__Problem to work on__
Report each line of the data below in which "rozpětím" appears.

__Extracted page text data__
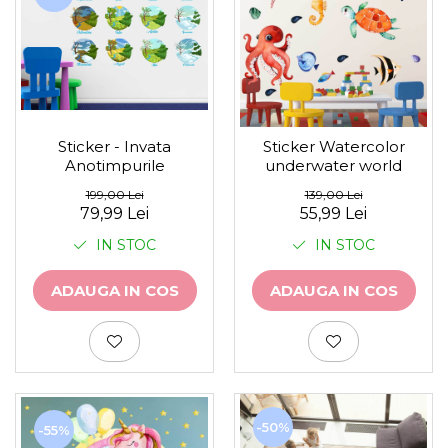
Sticker - Invata
Sticker Watercolor
Anotimpurile
underwater world
199,00 Lei
139,00 Lei
79,99 Lei
55,99 Lei
IN STOC
IN STOC
ADAUGA IN COS
ADAUGA IN COS
-50%
-55%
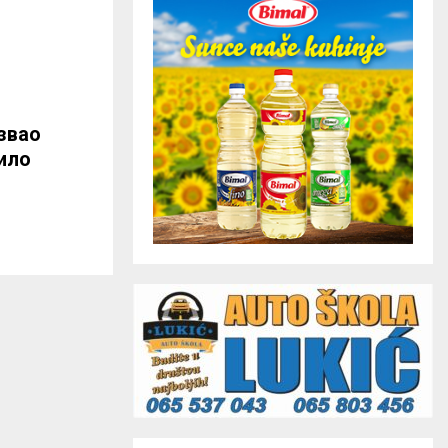
звао
ило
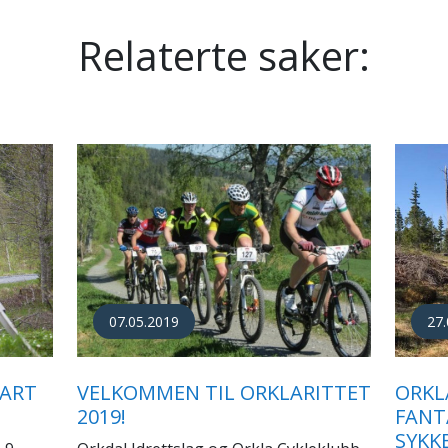
Relaterte saker:
28.05.2017
12.
ITTET
GULLHAV OG LØVSET RASKEST
ORKL
UNDER ORKLARITTET 2017
ORKD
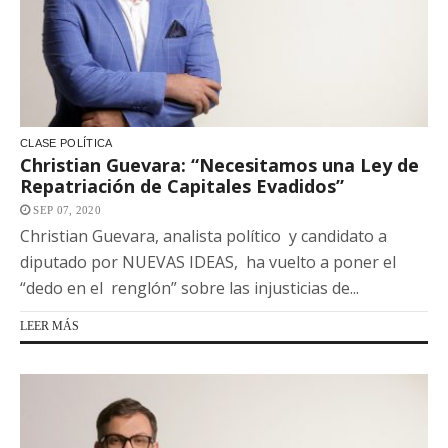
CLASE POLÍTICA
Christian Guevara: “Necesitamos una Ley de
Repatriación de Capitales Evadidos”
SEP 07, 2020
Christian Guevara, analista político y candidato a
diputado por NUEVAS IDEAS, ha vuelto a poner el
“dedo en el renglón” sobre las injusticias de...
LEER MÁS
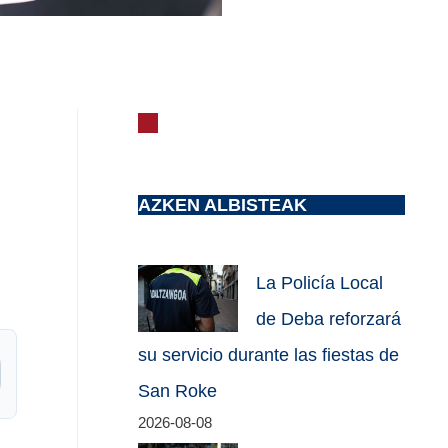
AZKEN ALBISTEAK
La Policía Local
de Deba reforzará
su servicio durante las fiestas de
San Roke
2026-08-08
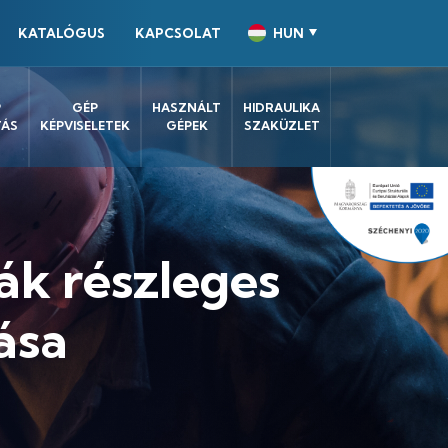
KATALÓGUS
KAPCSOLAT
HUN
P
GÉP
HASZNÁLT
HIDRAULIKA
TÁS
KÉPVISELETEK
GÉPEK
SZAKÜZLET
ák részleges
ása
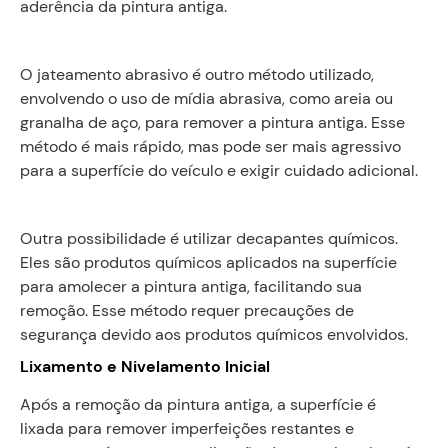
aderência da pintura antiga.
O jateamento abrasivo é outro método utilizado,
envolvendo o uso de mídia abrasiva, como areia ou
granalha de aço, para remover a pintura antiga. Esse
método é mais rápido, mas pode ser mais agressivo
para a superfície do veículo e exigir cuidado adicional.
Outra possibilidade é utilizar decapantes químicos.
Eles são produtos químicos aplicados na superfície
para amolecer a pintura antiga, facilitando sua
remoção. Esse método requer precauções de
segurança devido aos produtos químicos envolvidos.
Lixamento e Nivelamento Inicial
Após a remoção da pintura antiga, a superfície é
lixada para remover imperfeições restantes e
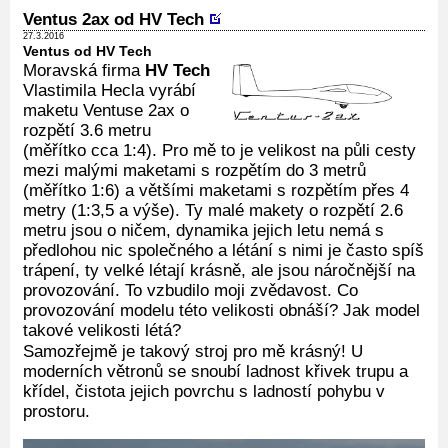
Ventus 2ax od HV Tech
27.3.2016
Ventus od HV Tech
Moravská firma
HV Tech
Vlastimila Hecla vyrábí
maketu Ventuse 2ax o
rozpětí 3.6 metru
(měřítko cca 1:4). Pro mě to je velikost na půli cesty
mezi malými maketami s rozpětím do 3 metrů
(měřítko 1:6) a většími maketami s rozpětím přes 4
metry (1:3,5 a výše). Ty malé makety o rozpětí 2.6
metru jsou o ničem, dynamika jejich letu nemá s
předlohou nic společného a létání s nimi je často spíš
trápení, ty velké létají krásně, ale jsou náročnější na
provozování. To vzbudilo moji zvědavost. Co
provozování modelu této velikosti obnáší? Jak model
takové velikosti létá?
Samozřejmě je takový stroj pro mě krásný! U
moderních větronů se snoubí ladnost křivek trupu a
křídel, čistota jejich povrchu s ladností pohybu v
prostoru.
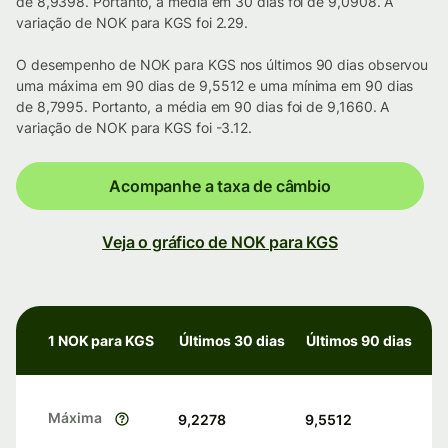
de 8,9398. Portanto, a média em 30 dias foi de 9,0908. A
variação de NOK para KGS foi 2.29.
O desempenho de NOK para KGS nos últimos 90 dias observou
uma máxima em 90 dias de 9,5512 e uma mínima em 90 dias
de 8,7995. Portanto, a média em 90 dias foi de 9,1660. A
variação de NOK para KGS foi -3.12.
Acompanhe a taxa de câmbio
Veja o gráfico de NOK para KGS
1 NOK para KGS
Últimos 30 dias
Últimos 90 dias
Máxima
9,2278
9,5512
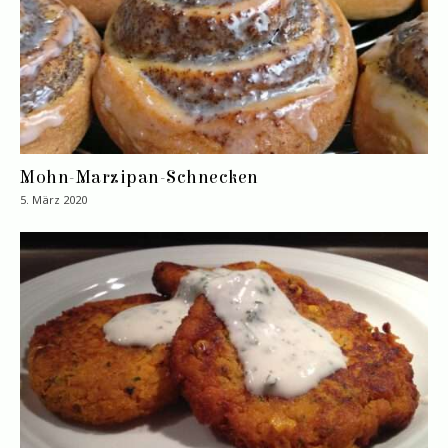
Mohn-Marzipan-Schnecken
5. März 2020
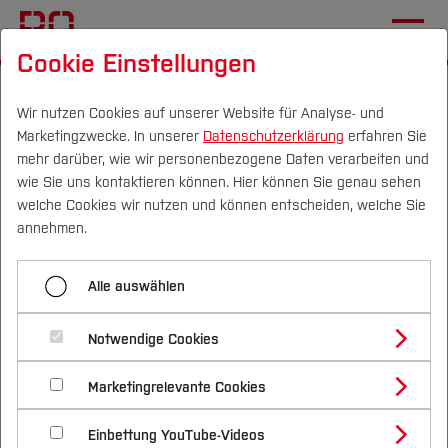
Cookie Einstellungen
Startseite
Fachbereiche
Geodäsie
Kapitel 2: Grundlagen
2.2 Vektorgeometrie
Wir nutzen Cookies auf unserer Website für Analyse- und
Marketingzwecke. In unserer
Datenschutzerklärung
erfahren Sie
mehr darüber, wie wir personenbezogene Daten verarbeiten und
wie Sie uns kontaktieren können. Hier können Sie genau sehen
Menü aufklappen
Campus
Personen
DE
|
EN
Quicklinks
welche Cookies wir nutzen und können entscheiden, welche Sie
annehmen.
2.1 Der objektorientierte Ansatz
Studium
Alle auswählen
2.2 Vektorgeometrie
2.2 Vektorgeometrie
Studienangebote
Forschung & Transfer
2.3 Topologie
Notwendige Cookies
Behandelte Themen
Vor dem Studium
Bachelorstudiengänge
Profil
Nachhaltigkeit
Masterstudiengänge
2.4 Relationen und SQL
Marketingrelevante Cookies
Im Studium
Bewerben & Einschreiben
Koordinatensysteme
Beratung & Förderung
Forschungs- und Transferprofil
Schwerpunkte
Nachhaltigkeit studieren
Bewerbungsportal
International
Nach dem Studium
Studienbüros und Prüfungen
Vektoren und Vektoroperationen
Einbettung YouTube-Videos
Schwerpunkte (FuT)
Förderinformation und Antragsberatung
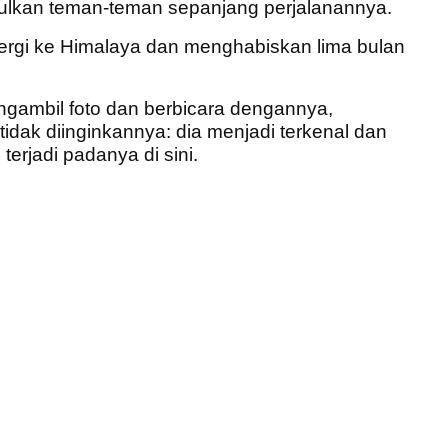
ulkan teman-teman sepanjang perjalanannya.
rgi ke Himalaya dan menghabiskan lima bulan
ngambil foto dan berbicara dengannya,
tidak diinginkannya: dia menjadi terkenal dan
terjadi padanya di sini.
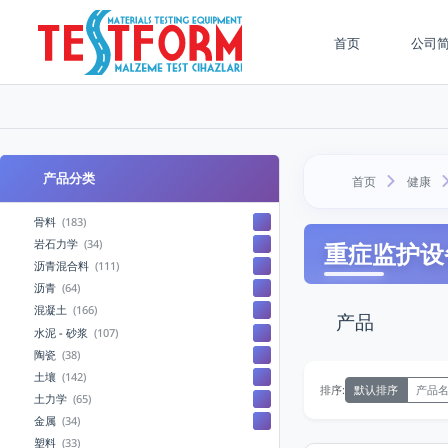
首页
公司
产品分类
首页
健康
骨料
(183)
岩石力学
(34)
重症监护设
沥青混合料
(111)
沥青
(64)
混凝土
(166)
产品
水泥 - 砂浆
(107)
陶瓷
(38)
土壤
(142)
默认排序
产品名称
排序:
土力学
(65)
金属
(34)
塑料
(33)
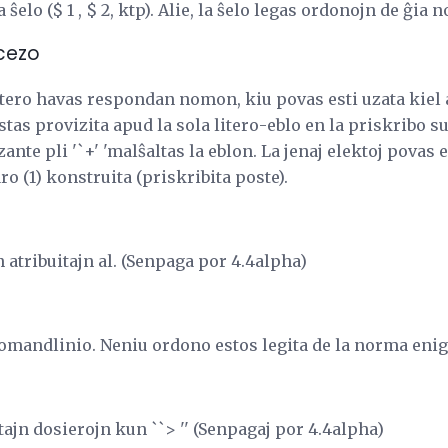
 ŝelo ($ 1 , $ 2, ktp). Alie, la ŝelo legas ordonojn de ĝia
cezo
itero havas respondan nomon, kiu povas esti uzata kiel
as provizita apud la sola litero-eblo en la priskribo su
zante pli '`+' 'malŝaltas la eblon. La jenaj elektoj povas e
o (1) konstruita (priskribita poste).
n atribuitajn al. (Senpaga por 4.4alpha)
mandlinio. Neniu ordono estos legita de la norma enig
ajn dosierojn kun ``> '' (Senpagaj por 4.4alpha)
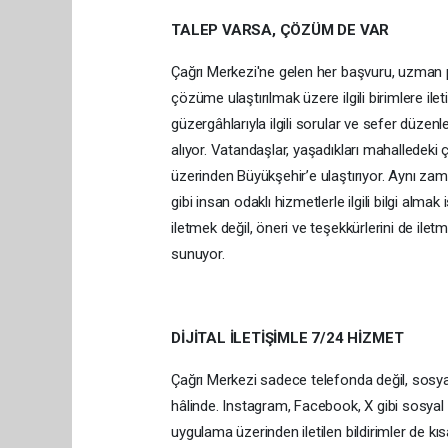
TALEP VARSA, ÇÖZÜM DE VAR
Çağrı Merkezi'ne gelen her başvuru, uzman pe
çözüme ulaştırılmak üzere ilgili birimlere ileti
güzergâhlarıyla ilgili sorular ve sefer düze
alıyor. Vatandaşlar, yaşadıkları mahalledeki ç
üzerinden Büyükşehir’e ulaştırıyor. Aynı za
gibi insan odaklı hizmetlerle ilgili bilgi alm
iletmek değil, öneri ve teşekkürlerini de ile
sunuyor.
DİJİTAL İLETİŞİMLE 7/24 HİZMET
Çağrı Merkezi sadece telefonda değil, sosy
hâlinde. Instagram, Facebook, X gibi sosyal a
uygulama üzerinden iletilen bildirimler de kı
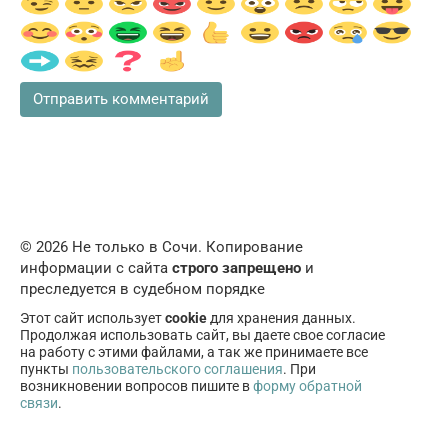
© 2026 Не только в Сочи. Копирование
информации с сайта
строго запрещено
и
преследуется в судебном порядке
Этот сайт использует
cookie
для хранения данных.
Продолжая использовать сайт, вы даете свое согласие
на работу с этими файлами, а так же принимаете все
пункты
пользовательского соглашения
. При
возникновении вопросов пишите в
форму обратной
связи
.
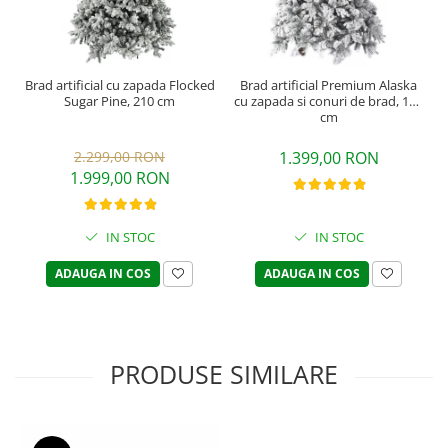
Brad artificial cu zapada Flocked
Brad artificial Premium Alaska
Sugar Pine, 210 cm
cu zapada si conuri de brad, 180
cm
2.299,00 RON
1.399,00 RON
1.999,00 RON
IN STOC
IN STOC
ADAUGA IN COS
ADAUGA IN COS
PRODUSE SIMILARE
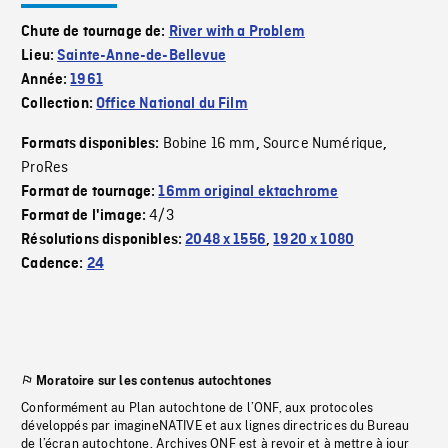
Chute de tournage de:
River with a Problem
Lieu:
Sainte-Anne-de-Bellevue
Année:
1961
Collection:
Office National du Film
Bobine 16 mm
Source Numérique
Formats disponibles:
,
,
ProRes
Format de tournage:
16mm original ektachrome
4/3
Format de l'image:
Résolutions disponibles:
2048 x 1556
,
1920 x 1080
Cadence:
24
Moratoire sur les contenus autochtones
Conformément au Plan autochtone de l’ONF, aux protocoles
développés par imagineNATIVE et aux lignes directrices du Bureau
de l’écran autochtone, Archives ONF est à revoir et à mettre à jour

__Task response__
mezi malými maketami s rozpětím do 3 metrů
(měřítko 1:6) a většími maketami s rozpětím přes 4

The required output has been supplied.